# Keyboard Tamer



## Tim Armes (Jun 24, 2010)

Hi guys,
I've released a new LR3 plugin called Keyboard Tamer that allows you to redefine most of Lightroom's keyboard shortcuts, and to create new shortcuts for functions that don't yet have them.
This plugin will be invaluable for those who wish to streamline their workflow and make Lightroom work for them.
It's also a must for those who use Lightroom in a language that's different to the expected one for their keyboard layout.
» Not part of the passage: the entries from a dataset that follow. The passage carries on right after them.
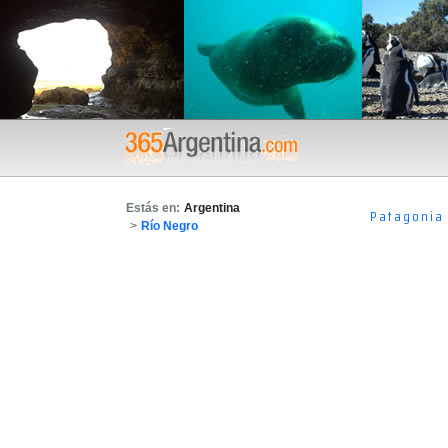
Estás en:
Argentina
Patagonia
>
Río Negro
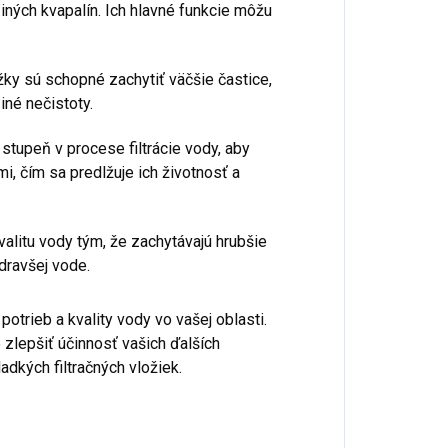
iných kvapalín. Ich hlavné funkcie môžu
žky sú schopné zachytiť väčšie častice,
iné nečistoty.
stupeň v procese filtrácie vody, aby
mi, čím sa predlžuje ich životnosť a
alitu vody tým, že zachytávajú hrubšie
dravšej vode.
potrieb a kvality vody vo vašej oblasti.
zlepšiť účinnosť vašich ďalších
adkých filtračných vložiek.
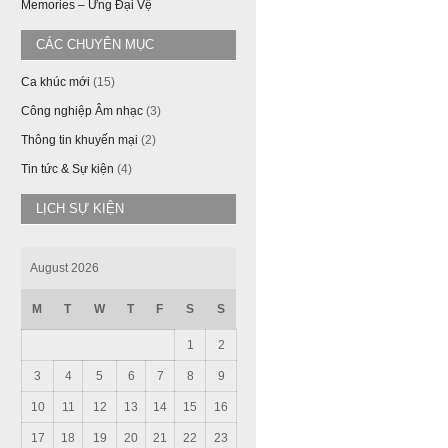
Memories – Ưng Đại Vệ
CÁC CHUYÊN MỤC
Ca khúc mới
(15)
Công nghiệp Âm nhạc
(3)
Thông tin khuyến mại
(2)
Tin tức & Sự kiện
(4)
LỊCH SỰ KIỆN
August 2026
M
T
W
T
F
S
S
1
2
3
4
5
6
7
8
9
10
11
12
13
14
15
16
17
18
19
20
21
22
23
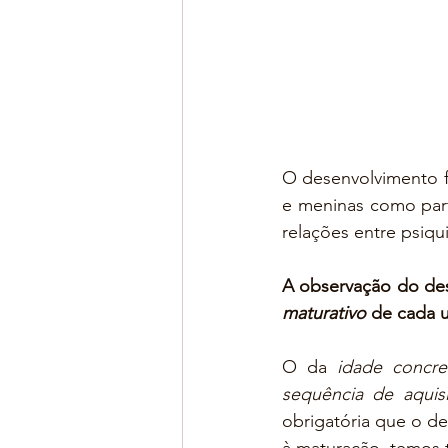
O desenvolvimento f
e meninas como part
relações entre psiq
A observação do des
maturativo
 de cada 
O da 
idade concre
sequência de aquis
obrigatória que o de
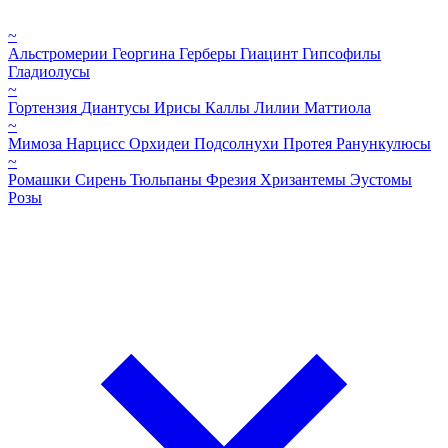
~
Альстромерии
Георгина
Герберы
Гиацинт
Гипсофилы
Гладиолусы
~
Гортензия
Диантусы
Ирисы
Каллы
Лилии
Маттиола
~
Мимоза
Нарцисс
Орхидеи
Подсолнухи
Протея
Ранункулюсы
~
Ромашки
Сирень
Тюльпаны
Фрезия
Хризантемы
Эустомы
Розы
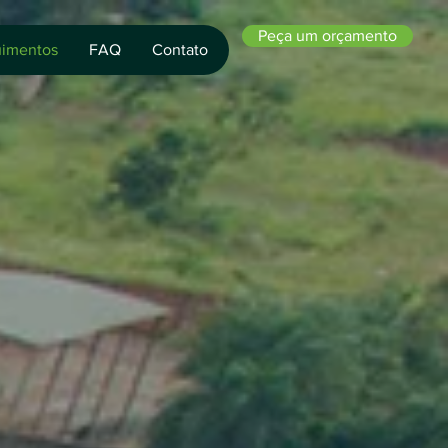
Peça um orçamento
imentos
FAQ
Contato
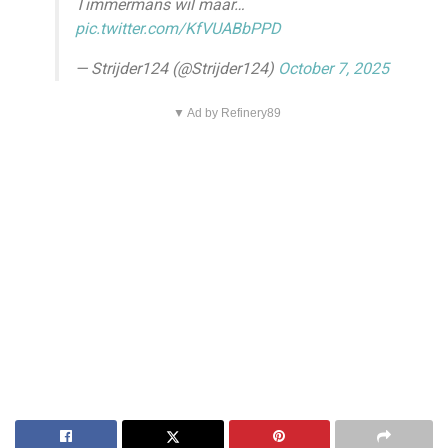
Timmermans wil maar…
pic.twitter.com/KfVUABbPPD
— Strijder124 (@Strijder124)
October 7, 2025
▼ Ad by Refinery89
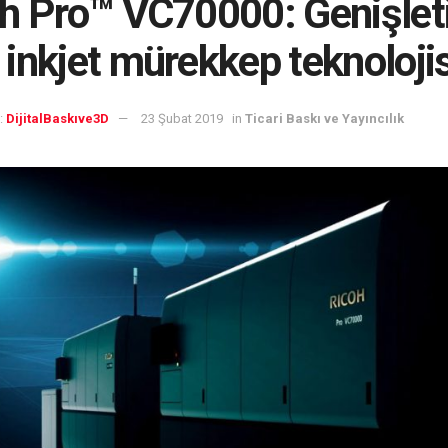
h Pro™ VC70000: Genişlet
inkjet mürekkep teknolojis
:
DijitalBaskıve3D
23 Şubat 2019
in
Ticari Baskı ve Yayıncılık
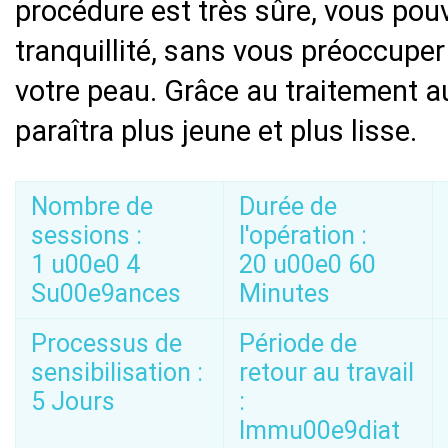
procédure est très sûre, vous pou
tranquillité, sans vous préoccup
votre peau. Grâce au traitement au
paraîtra plus jeune et plus lisse.
Nombre de
Durée de
sessions :
l'opération :
1 u00e0 4
20 u00e0 60
Su00e9ances
Minutes
Processus de
Période de
sensibilisation :
retour au travail
5 Jours
:
Immu00e9diat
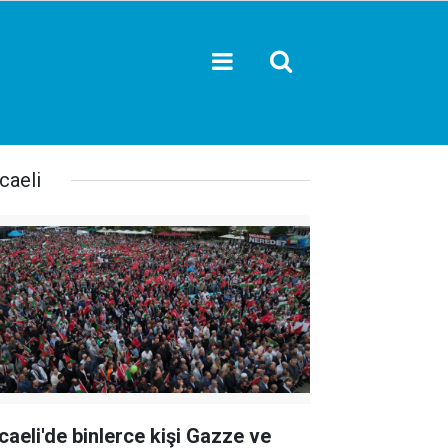
caeli
caeli'de binlerce kişi Gazze ve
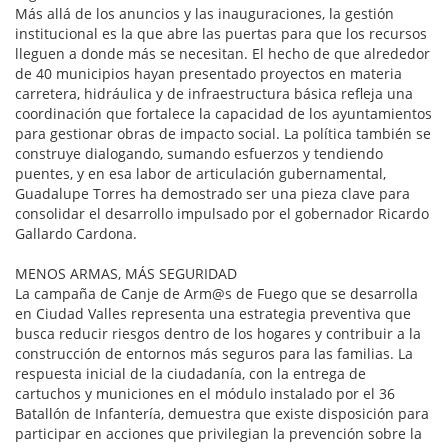
Más allá de los anuncios y las inauguraciones, la gestión
institucional es la que abre las puertas para que los recursos
lleguen a donde más se necesitan. El hecho de que alrededor
de 40 municipios hayan presentado proyectos en materia
carretera, hidráulica y de infraestructura básica refleja una
coordinación que fortalece la capacidad de los ayuntamientos
para gestionar obras de impacto social. La política también se
construye dialogando, sumando esfuerzos y tendiendo
puentes, y en esa labor de articulación gubernamental,
Guadalupe Torres ha demostrado ser una pieza clave para
consolidar el desarrollo impulsado por el gobernador Ricardo
Gallardo Cardona.
MENOS ARMAS, MÁS SEGURIDAD
La campaña de Canje de Arm@s de Fuego que se desarrolla
en Ciudad Valles representa una estrategia preventiva que
busca reducir riesgos dentro de los hogares y contribuir a la
construcción de entornos más seguros para las familias. La
respuesta inicial de la ciudadanía, con la entrega de
cartuchos y municiones en el módulo instalado por el 36
Batallón de Infantería, demuestra que existe disposición para
participar en acciones que privilegian la prevención sobre la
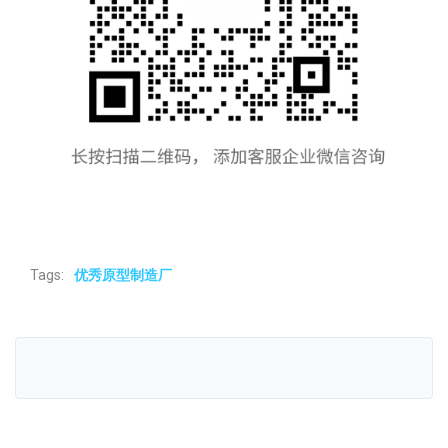
Tags:
优秀原型制造厂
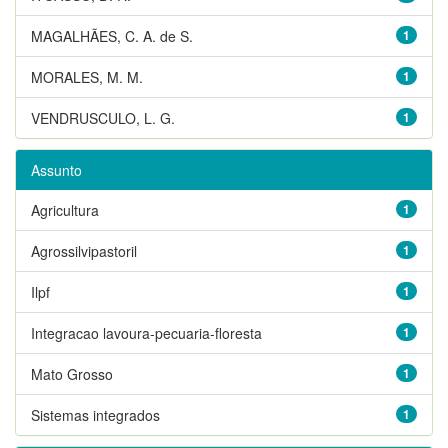
MAGALHÃES, C. A. de S.
1
MORALES, M. M.
1
VENDRUSCULO, L. G.
1
Assunto
Agricultura
1
Agrossilvipastoril
1
Ilpf
1
Integracao lavoura-pecuaria-floresta
1
Mato Grosso
1
Sistemas integrados
1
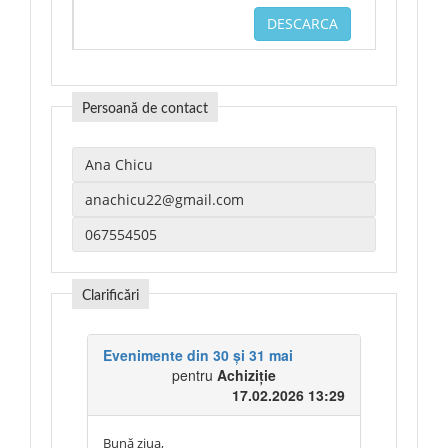
DESCARCA
Persoană de contact
Clarificări
Evenimente din 30 și 31 mai
pentru
Achiziție
17.02.2026 13:29
Bună ziua,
For example, those who run Lightroom in English on a machine with a non-U.S. keyboard will normally find that many of the shortcuts are inaccessible - with this plugin they can be redefined.
It's donationware : http://photographers-toolbox.com/products/keyboardtamer.php
Cheers,
Tim


----------



## Victoria Bampton (Jun 24, 2010)

Brilliant idea Tim! 

I'll just add one query, which came up on another forum - am I right in thinking this can only map menu commands, and it can't set keyboard shortcuts for sliders? One guy got all excited!


----------



## Tim Armes (Jun 24, 2010)

Hi,
I can only change the shortcuts which Adobe have placed in the translation files (so that they can adapt them for different keyboards).
They've given access to most menu commands, but not the exposure sliders, unfortunately.
Tim


----------



## Mark Sirota (Jun 24, 2010)

You could change the shortcuts to flip through the sliders and adjust them, but you couldn't tie a particular key to a particular slider, which is probably what you're asking for.


----------



## Victoria Bampton (Jun 24, 2010)

That was what I thought. Might be worth putting that in the blurb somewhere.


----------



## Tim Armes (Jul 4, 2010)

Victoria - that guy get get excited again now, especially if he's a Mac user 
http://photographers-toolbox.com/products/keyboardtamer.php?sec=sliders


----------



## Victoria Bampton (Jul 4, 2010)

Message passed back - can't wait to get time to play!


----------